17 thoughts on “Feeling Hateful

  1. Can’t stop laughing! I would like to add ticks to the list of things the world could live without. I’m sure the birds and other insects that feed on them can find other sources of nourishment.


  2. Oh Randi, you’re just so good, even when you’re angry. I personally find the angry rant very theraputic. It gets it all out and then you can move on. Hopefully the rest of your week improved. I too had an extremely contentious meeting this week and I still don’t think I’ve totally recovered from it, probably bc it left me with MORE WORK.


  3. I also refer to them as “fucking slugs”! In fact, I don’t think I can say the word “slugs” without that adjective attached. Same with fucking squirrels. They drive my dogs insane and are really just rats with bushy tails. But the slugs plague me to the point where I get paranoid and take their visits quite personally. This year we have a honking big bunny in the garden, plus the return of the dreaded woodchuck, complete with progeny, so it’s hard to know which creature to blame for the shredding of my flowers. I have scented dryer sheets festooned on the plants — that worked last year. I’m not giving up, even though the slugs outnumber me.


  4. This is the best post in the history of posts. I can’t stop reading it. The one about your response to your husband whining about his toe? CLASSIC. EPIC, even. I think you should write a weekly column where you just rant about stuff you hate. I’m going to start calling you Randi Rooney. Once again, you are my hero.


    1. Thank you, Jen, but you are the champion humorist in this bunch, in my opinion. I do love a good purging rant. At work they call my emails “Randi Rants.” Don’t know if I could sustain it over 60 years like the late Andy Rooney, though — he was the king.

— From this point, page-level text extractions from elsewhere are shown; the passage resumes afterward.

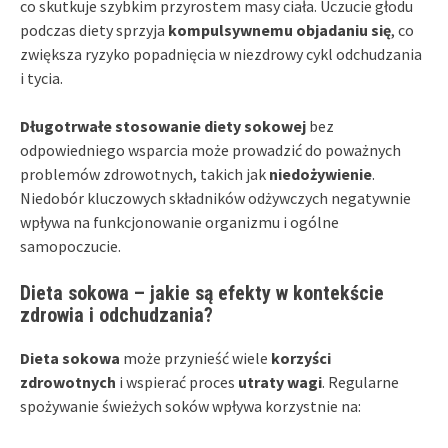
co skutkuje szybkim przyrostem masy ciała. Uczucie głodu
podczas diety sprzyja
kompulsywnemu objadaniu się
, co
zwiększa ryzyko popadnięcia w niezdrowy cykl odchudzania
i tycia.
Długotrwałe stosowanie diety sokowej
bez
odpowiedniego wsparcia może prowadzić do poważnych
problemów zdrowotnych, takich jak
niedożywienie
.
Niedobór kluczowych składników odżywczych negatywnie
wpływa na funkcjonowanie organizmu i ogólne
samopoczucie.
Dieta sokowa – jakie są efekty w kontekście
zdrowia i odchudzania?
Dieta sokowa
może przynieść wiele
korzyści
zdrowotnych
i wspierać proces
utraty wagi
. Regularne
spożywanie świeżych soków wpływa korzystnie na:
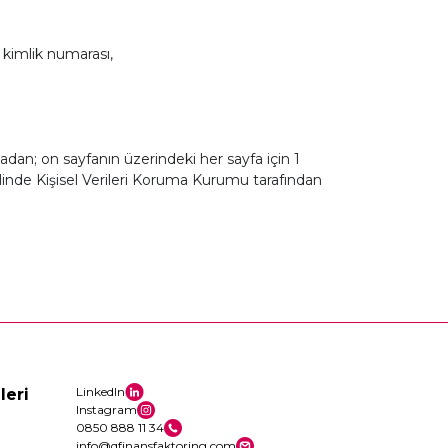
 kimlik numarası,
adan; on sayfanın üzerindeki her sayfa için 1
halinde Kişisel Verileri Koruma Kurumu tarafından
LinkedIn
leri
Instagram
0850 888 11 34
info@qfinansfaktoring.com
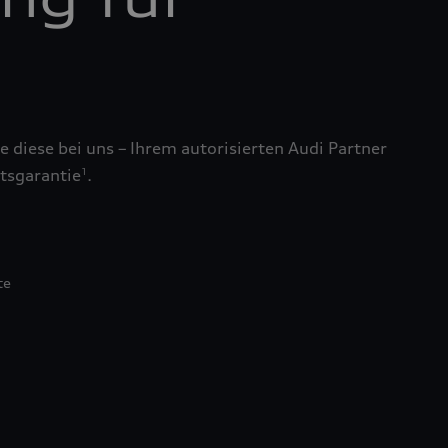
 diese bei uns – Ihrem autorisierten Audi Partner
tsgarantie
.
1
te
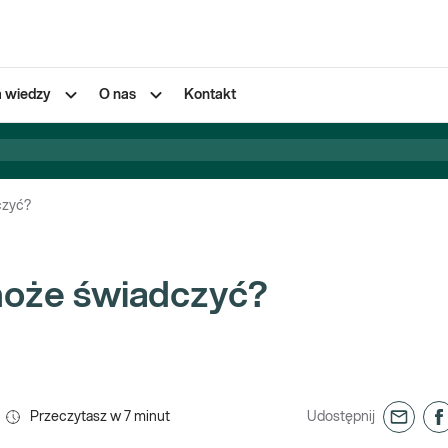
a wiedzy
O nas
Kontakt
czyć?
 może świadczyć?
Przeczytasz w
7
minut
Udostępnij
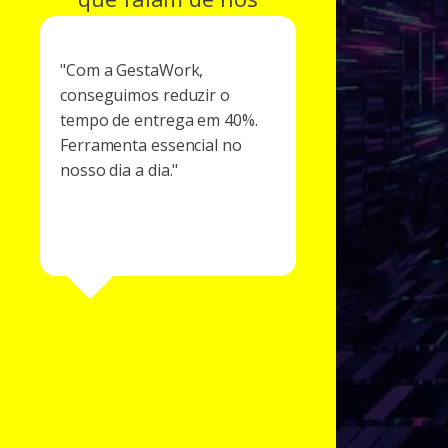
e
"Com a GestaWork,
"A GestaWork Inc
el.
conseguimos reduzir o
transformou complet
 ajudar
tempo de entrega em 40%.
a maneira como
Ferramenta essencial no
gerenciamos nossos
nosso dia a dia."
projetos. Agilidade e cl
em cada etapa!"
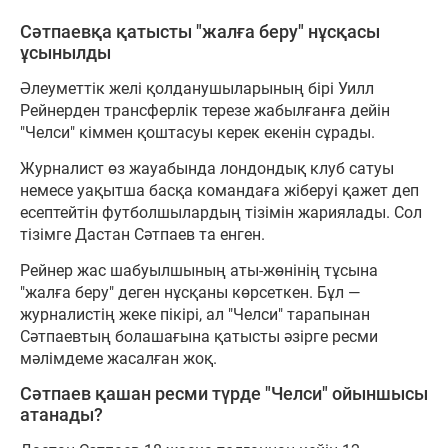
Сәтпаевқа қатысты "жалға беру" нұсқасы
ұсынылды
Әлеуметтік желі қолданушыларының бірі Уилл
Рейнерден трансферлік терезе жабылғанға дейін
"Челси" кіммен қоштасуы керек екенін сұрады.
Журналист өз жауабында лондондық клуб сатуы
немесе уақытша басқа командаға жіберуі қажет деп
есептейтін футболшылардың тізімін жариялады. Сол
тізімге Дастан Сәтпаев та енген.
Рейнер жас шабуылшының аты-жөнінің тұсына
"жалға беру" деген нұсқаны көрсеткен. Бұл —
журналистің жеке пікірі, ал "Челси" тарапынан
Сәтпаевтың болашағына қатысты әзірге ресми
мәлімдеме жасалған жоқ.
Сәтпаев қашан ресми түрде "Челси" ойыншысы
атанады?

  5. Randi, your hate rocks! (I’m quite sure I’ve NEVER uttered that sentence before.) I can’t even pick out my favorite, though I KNOW I agree with what you said about Tay Tay. Btw, my 8 year LOVES slugs…I don’t know why…but perhaps they were put in this planet for him…and now I know that they supposedly have an affinity for beer, I hold a little more respect for them myself. 😉 GREAT post! Just LOVED it! (and yes, may you be surprised and delighted by your meeting going better than you expected. If you’re in the mood for a little woo-woo, I will often imagine a round-table discussion the night before, with all the people involved and talk to their higher selves. I find their higher selves aren’t quite the assholes that the people themselves can be AND this sort of practice always improves the outcome of the actual discussion. GOOD LUCK!)


    1. I am thrilled your son likes slugs! It helps me feel they have a purpose. Please ask him to elaborate on their positive attributes. I have an open mind.

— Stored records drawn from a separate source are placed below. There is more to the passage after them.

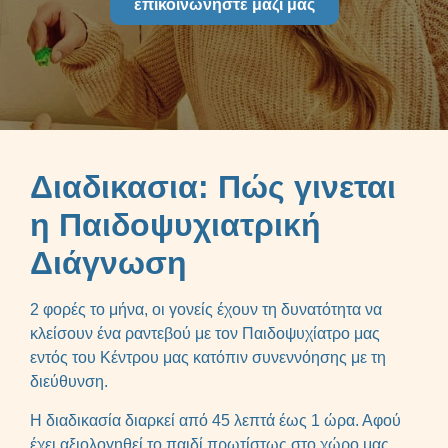
επικοινωνήστε μαζι μας
Διαδικασια: Πώς γινεται
η Παιδοψυχιατρική
Διάγνωση
2 φορές το μήνα, οι γονείς έχουν τη δυνατότητα να
κλείσουν ένα ραντεβού με τον Παιδοψυχίατρο μας
εντός του Κέντρου μας κατόπιν συνεννόησης με τη
διεύθυνση.
Η διαδικασία διαρκεί από 45 λεπτά έως 1 ώρα. Αφού
έχει αξιολογηθεί το παιδί πρωτίστως στο χώρο μας,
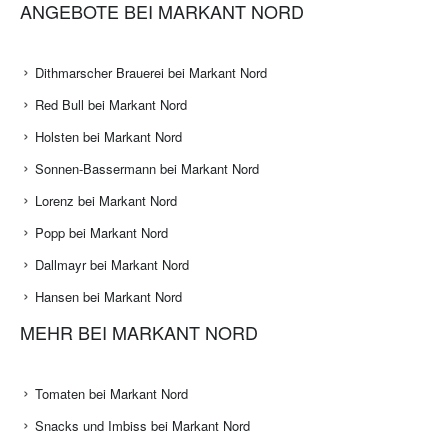
ANGEBOTE BEI MARKANT NORD
Dithmarscher Brauerei bei Markant Nord
Red Bull bei Markant Nord
Holsten bei Markant Nord
Sonnen-Bassermann bei Markant Nord
Lorenz bei Markant Nord
Popp bei Markant Nord
Dallmayr bei Markant Nord
Hansen bei Markant Nord
MEHR BEI MARKANT NORD
Tomaten bei Markant Nord
Snacks und Imbiss bei Markant Nord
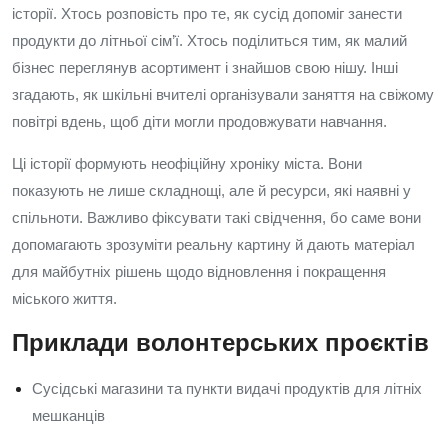
історії. Хтось розповість про те, як сусід допоміг занести
продукти до літньої сім’ї. Хтось поділиться тим, як малий
бізнес переглянув асортимент і знайшов свою нішу. Інші
згадають, як шкільні вчителі організували заняття на свіжому
повітрі вдень, щоб діти могли продовжувати навчання.
Ці історії формують неофіційну хроніку міста. Вони
показують не лише складнощі, але й ресурси, які наявні у
спільноти. Важливо фіксувати такі свідчення, бо саме вони
допомагають зрозуміти реальну картину й дають матеріал
для майбутніх рішень щодо відновлення і покращення
міського життя.
Приклади волонтерських проєктів
Сусідські магазини та пункти видачі продуктів для літніх
мешканців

  6. Randi even when you are feeling hateful you are still so f*cking funny! I hate the heat and am totally there with you. I am so, so happy in air conditioning. I inherited my dad’s sweating gene and melt right away when I get even remotely warm. Hoping things go better than expected at your meeting!


    1. Thanks, Michelle. And you’re a vegetarian, right? I am happy to know not all vegetarians are freezing like my skinny work friend. Didn’t that strap-on air conditioner look appealing? I have a large collection of neck things that cool me — it’s true that if you cool your neck, the rest will follow.


  7. You’re so funny. I hope that vent was therapeutic!! I HATE slugs!!! The worst is when you accidentally squash them and it leaves a shiny, slimy trail EVERYWHERE. YUCK!


    1. My sons would pour salt in a circle around a slug and call it the Circle of Death, because whichever way the slug moved, it was headed for its demise. As much as I tried to teach them kindness to all living things, I could not make a case for saving the slugs.
      Yes, the vent really helped! Thanks!